You're only looking back maybe 20 years. Imagine this same information 100 years from now. 200 years. 1000 years.

justincormack · on April 2, 2012

Can I just not find it on the Internet Archive site, or is it really the case that they only have one location? In an earthquake zone?

simonw · on April 2, 2012

http://en.wikipedia.org/wiki/Internet_Archive

"To ensure the stability and endurance of the Internet Archive, its collection is mirrored at the Bibliotheca Alexandrina in Egypt."

justincormack · on April 2, 2012

Although http://www.bibalex.org/isis/frontend/archive/archive_web.asp... says:

"The Internet Archive at the BA includes the web collection of 1996 through 2007. It represents about 1.5 petabytes of data stored on 880 computers."
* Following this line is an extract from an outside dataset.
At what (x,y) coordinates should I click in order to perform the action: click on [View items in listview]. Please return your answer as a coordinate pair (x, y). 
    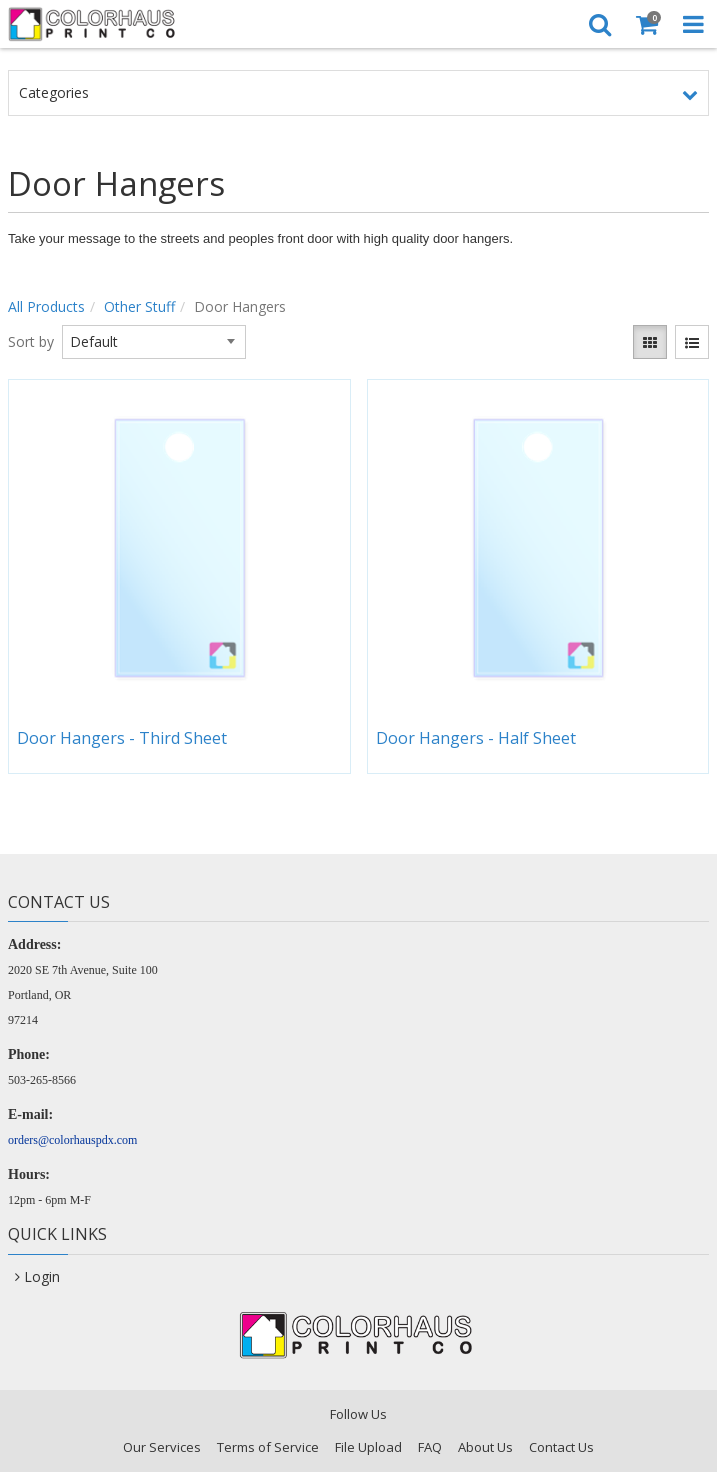
    Looking at the image, I should click on (692, 342).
So it seems to be a partial snapshot not a dynamic mirror.

jameshart · on April 2, 2012

Welcome to The Library of Alexandria: It has been 2060 years since our last catastrophic loss of data.

swalsh · on April 2, 2012

It would be interesting, a decentralized distributed backup solution for things as important as this.

Also, way cheaper, and if you have a client do the crawling, the speed would increase several orders of magnitude. The real challenge becomes keeping track of where data is, and how many redundant copies there are. Actually i'm sure its a really interesting statistics problem.

eru · on April 2, 2012

The people behind Wuala seem to have figured out a way to deal with the redundant copies on client hardware.

vitno · on April 2, 2012

"With offices located in San Francisco, California, USA, and data centers in San Francisco, Redwood City, and Mountain View, California, USA, the Archive's largest collection is its web archive, "snapshots of the World Wide Web". To ensure the stability and endurance of the Internet Archive, its collection is mirrored at the Bibliotheca Alexandrina in Egypt."

itsameta4 · on April 2, 2012

Keeping all the world's knowledge in the library at Alexandria worked so well the last time : /

Wilduck · on April 2, 2012

All I can think about when I read this is "Who archives the archives?" It's hard for me to imagine the amount of infrastructure required to create something like the internet archive, let alone make sure that the archive is sanely backed up (archived if you will).